I do some research on their site and people are talking about traveling all over the world and teaching while gaining a phenomenal experience in another culture. I instantly fall in love with the idea. Teaching House has many locations, one of them being in San Francisco, so I call my sister for consultation. I tell her I’m going to do this program and she offers the choice to do the program in New York. At first, I don’t want to go all the way to New York, because of the whole… family vacay in the Philippines in April, moving to New York from April to May, then coming back for grad in June, then going home to Hawaii by the end of June… was a bit overwhelming and I had all two luggages worth of crap to worry about. But I came to my senses and I thought, WHY NOT NEW YORK? Why? because you’re too lazy to figure out logistics? Wimp. So my lovely sister flies down to help me organize and take care of some stuff.
I’m set to do the intensive one month program with Teaching House starting April 24-May 20 that my dad generously paid for; all three G’s of it as my graduation gift. I fly to the Philippines on the eighth to meet up with my mom who’s flying from Hawaii and my sister coming from New York. It was a birthday gift for my mom and a grad gift for me from my sister to fly us both down and enjoy the Philippines. I will definitely put up a post about that trip, but for now…
I fly from the Philippines straight to New York the day before my first day of school…mind you school started at 9:00 AM and ended at 5:00 PM and jet lag was agonizingly nauseating. I will post my NYC experience at another time guys…sorry!
I graduate with a CELTA Certification on my resume and I immediately apply to at least five or six schools in Brazil, Japan, Turkey, and China. I just couldn’t wait to get out into the world and experience what it had to offer. Japan offers me a job first so I take it. And this all happens within a weekend. I’m now set to fly to Japan by the end of August and start training a few days after that. But first, it’s time to relax and enjoy the summer back home in Hawaii. For once, I actually enjoy doing absolutely nothing from the comfort of my parents’ couch, knowing I have a job waiting for me in another country. The internal turmoil simmer had officially stopped and everything was going to be okay.
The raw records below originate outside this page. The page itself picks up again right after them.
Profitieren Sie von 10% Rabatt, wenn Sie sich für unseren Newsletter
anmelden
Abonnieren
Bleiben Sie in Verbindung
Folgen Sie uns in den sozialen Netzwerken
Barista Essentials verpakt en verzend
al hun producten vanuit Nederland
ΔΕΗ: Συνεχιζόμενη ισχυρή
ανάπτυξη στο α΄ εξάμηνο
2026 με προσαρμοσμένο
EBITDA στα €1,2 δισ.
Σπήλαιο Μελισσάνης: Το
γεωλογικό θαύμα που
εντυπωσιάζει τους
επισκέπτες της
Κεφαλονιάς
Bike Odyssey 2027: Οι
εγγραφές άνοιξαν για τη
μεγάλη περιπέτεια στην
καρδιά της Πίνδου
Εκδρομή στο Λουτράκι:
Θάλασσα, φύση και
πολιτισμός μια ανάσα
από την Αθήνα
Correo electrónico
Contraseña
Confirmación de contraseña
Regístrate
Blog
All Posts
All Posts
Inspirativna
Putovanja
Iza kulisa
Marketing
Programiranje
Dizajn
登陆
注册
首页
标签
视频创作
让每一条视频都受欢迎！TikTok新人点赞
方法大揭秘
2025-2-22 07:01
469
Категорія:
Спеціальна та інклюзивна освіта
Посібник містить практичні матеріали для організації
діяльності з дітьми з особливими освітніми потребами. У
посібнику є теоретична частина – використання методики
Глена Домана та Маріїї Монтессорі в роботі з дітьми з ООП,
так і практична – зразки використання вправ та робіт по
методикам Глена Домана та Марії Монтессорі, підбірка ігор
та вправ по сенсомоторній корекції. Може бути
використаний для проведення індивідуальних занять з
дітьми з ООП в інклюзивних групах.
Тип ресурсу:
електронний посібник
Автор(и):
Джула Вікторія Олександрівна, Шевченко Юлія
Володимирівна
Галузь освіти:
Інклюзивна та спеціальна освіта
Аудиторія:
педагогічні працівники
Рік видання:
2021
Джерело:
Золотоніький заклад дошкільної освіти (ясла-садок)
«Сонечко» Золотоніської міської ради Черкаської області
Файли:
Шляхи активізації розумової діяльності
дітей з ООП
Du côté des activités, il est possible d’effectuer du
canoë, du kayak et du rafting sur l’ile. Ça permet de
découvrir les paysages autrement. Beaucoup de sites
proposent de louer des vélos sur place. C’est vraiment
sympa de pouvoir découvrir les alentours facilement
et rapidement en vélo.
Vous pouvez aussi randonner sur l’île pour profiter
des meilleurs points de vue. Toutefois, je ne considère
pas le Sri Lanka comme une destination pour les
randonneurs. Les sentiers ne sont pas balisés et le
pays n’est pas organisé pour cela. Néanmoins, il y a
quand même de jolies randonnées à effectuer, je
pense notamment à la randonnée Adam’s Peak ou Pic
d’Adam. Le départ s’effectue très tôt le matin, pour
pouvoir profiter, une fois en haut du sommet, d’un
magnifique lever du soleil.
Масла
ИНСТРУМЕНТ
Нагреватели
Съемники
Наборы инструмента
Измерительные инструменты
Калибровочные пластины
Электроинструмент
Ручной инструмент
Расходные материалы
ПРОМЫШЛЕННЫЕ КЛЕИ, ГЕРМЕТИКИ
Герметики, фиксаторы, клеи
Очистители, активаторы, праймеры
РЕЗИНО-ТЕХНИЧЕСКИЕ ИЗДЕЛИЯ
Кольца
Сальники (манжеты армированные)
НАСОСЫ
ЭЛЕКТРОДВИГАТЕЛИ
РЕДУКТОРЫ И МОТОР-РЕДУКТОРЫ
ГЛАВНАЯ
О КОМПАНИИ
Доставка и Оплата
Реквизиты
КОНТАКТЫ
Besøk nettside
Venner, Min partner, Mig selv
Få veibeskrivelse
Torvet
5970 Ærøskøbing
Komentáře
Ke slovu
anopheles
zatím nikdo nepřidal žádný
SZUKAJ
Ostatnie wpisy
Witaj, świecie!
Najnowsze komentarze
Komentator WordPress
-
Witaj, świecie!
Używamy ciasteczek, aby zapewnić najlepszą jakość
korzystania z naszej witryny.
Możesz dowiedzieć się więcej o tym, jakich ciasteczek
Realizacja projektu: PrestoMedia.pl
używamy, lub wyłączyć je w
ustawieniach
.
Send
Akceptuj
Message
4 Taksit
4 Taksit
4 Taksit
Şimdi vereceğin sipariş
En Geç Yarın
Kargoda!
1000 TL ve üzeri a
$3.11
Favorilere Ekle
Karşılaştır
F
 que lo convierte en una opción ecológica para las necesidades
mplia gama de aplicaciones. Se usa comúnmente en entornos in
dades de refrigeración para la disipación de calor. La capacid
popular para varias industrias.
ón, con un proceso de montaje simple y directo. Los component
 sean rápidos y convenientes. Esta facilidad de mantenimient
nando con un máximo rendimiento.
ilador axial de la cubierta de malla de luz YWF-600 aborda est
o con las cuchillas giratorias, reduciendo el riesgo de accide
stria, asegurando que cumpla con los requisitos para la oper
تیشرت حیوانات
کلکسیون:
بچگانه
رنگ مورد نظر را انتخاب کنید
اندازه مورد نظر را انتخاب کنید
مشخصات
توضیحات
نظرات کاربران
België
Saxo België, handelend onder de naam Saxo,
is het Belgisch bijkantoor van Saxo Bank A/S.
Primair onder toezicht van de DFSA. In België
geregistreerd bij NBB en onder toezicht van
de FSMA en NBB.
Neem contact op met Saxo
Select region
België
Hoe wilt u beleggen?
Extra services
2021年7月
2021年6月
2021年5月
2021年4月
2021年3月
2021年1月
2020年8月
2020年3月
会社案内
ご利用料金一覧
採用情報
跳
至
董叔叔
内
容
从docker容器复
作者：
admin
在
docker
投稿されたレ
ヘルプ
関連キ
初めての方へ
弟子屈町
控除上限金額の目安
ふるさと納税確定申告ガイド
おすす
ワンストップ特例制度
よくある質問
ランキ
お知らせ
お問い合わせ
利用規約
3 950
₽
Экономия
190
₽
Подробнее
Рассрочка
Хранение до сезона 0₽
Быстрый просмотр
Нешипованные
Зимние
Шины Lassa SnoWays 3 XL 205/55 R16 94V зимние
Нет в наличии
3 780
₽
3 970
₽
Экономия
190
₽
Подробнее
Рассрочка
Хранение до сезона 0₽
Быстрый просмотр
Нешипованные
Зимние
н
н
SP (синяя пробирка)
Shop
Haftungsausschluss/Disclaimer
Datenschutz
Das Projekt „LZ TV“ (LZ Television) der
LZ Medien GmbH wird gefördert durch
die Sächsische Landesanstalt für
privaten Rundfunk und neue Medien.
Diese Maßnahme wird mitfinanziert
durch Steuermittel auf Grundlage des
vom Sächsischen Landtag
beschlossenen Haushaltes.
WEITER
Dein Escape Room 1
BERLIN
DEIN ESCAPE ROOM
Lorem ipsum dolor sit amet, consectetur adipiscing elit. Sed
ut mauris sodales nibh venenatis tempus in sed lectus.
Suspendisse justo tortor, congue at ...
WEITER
I’m now sitting in my one person apartment in Tokyo, where I pay all my bills on time with the income I earn from a company that allows me to meet amazing people to teach and teach along with. The teachers here have become some of my closest friends and they come from all over: The UK, Canada, Australia, The US, France, China, and Germany! So if you’re reading this and you feel lost and alone, worry not my friend, everything will be okay. I would not be here if it weren’t for my family and friends that never stopped supporting me through all the sweat and tears. I love you all ❤
Because I am a traveller I can look down on the birds and up at the fishes. I collect moments and can venture back in time to lost worlds. I seize life and simultaneously escape it at will. Because I am a traveller I envy no man at home.